By Shana Rowan (Blog)
Last week, I and several other founders of USA FAIR attended the New York State ATSA Conference in Albany, NY. ATSA stands for Association for the Treatment of Sexual Abusers, and their members include sex offender and victim treatment providers, other mental health professionals, sex offender policy researchers and those involved in sex offender management.
Our reception could not have been better, with many conference attendees stating that we are an important voice that has been missing from this debate for too long. It was heartening to learn that many people were familiar with USA FAIR and had visited our website. We also had an opportunity to meet some of the leading researchers whose work we quote everyday and started a dialog with the state’s registry office about a common concern: lack of sufficient public education on the issue.

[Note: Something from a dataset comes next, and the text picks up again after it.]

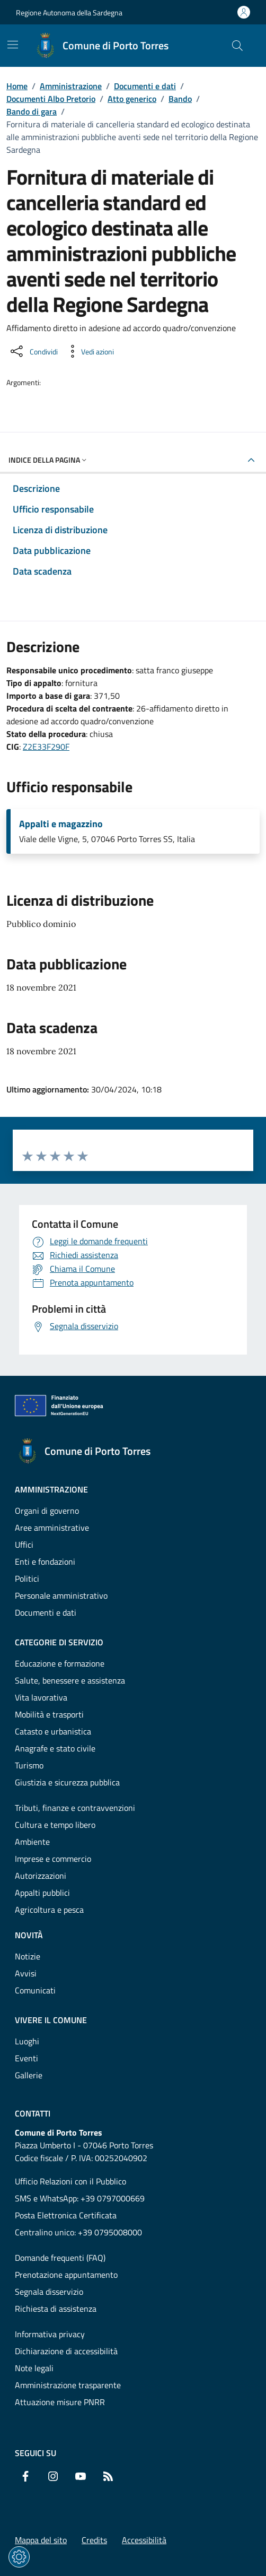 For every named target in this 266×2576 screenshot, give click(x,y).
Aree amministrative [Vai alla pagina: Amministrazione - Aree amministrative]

ATSA is an organization committed to ending sexual abuse that is pro research and pro facts – and that’s all we’re asking for – laws based on research and evidence… not emotion and fear. That makes ATSA a natural ally in our quest for smarter laws that work.
In addition to staffing our exhibitor’s table for all three days of the conference, we visited the nearby Legislative Office Building and met with Assemblyman Daniel O’Donnell, Chair of the Assembly Corrections Committee; and senior staff members of Senator Patrick Gallivan, Chair of the Senate Crime Victims, Crime and Corrections Committee; and Senator Ruth Hassell-Thompson, the ranking minority member. We introduced ourselves as the founders of USA FAIR and our group included family members of registrants, as well as law-abiding former offenders. We voiced our concerns on current sex offender laws and how they impact the family members of registrants, and emphasized the need for legislators to utilize the vast body of research on the track record of these laws to craft better solutions.
One thing was made abundantly clear. Change will only come when law-abiding registrants and their family members visit their individual legislators in their districts. Of the 8 of us that attended the meetings, only one of us was a constituent of one of the legislators. Whether in our respective state capitals, or at the district offices, more of us need to start showing up and meeting the legislators that represent us.
Overall, the conference was an energizing experience and we look forward to exhibiting at the national ATSA conference in Chicago this October.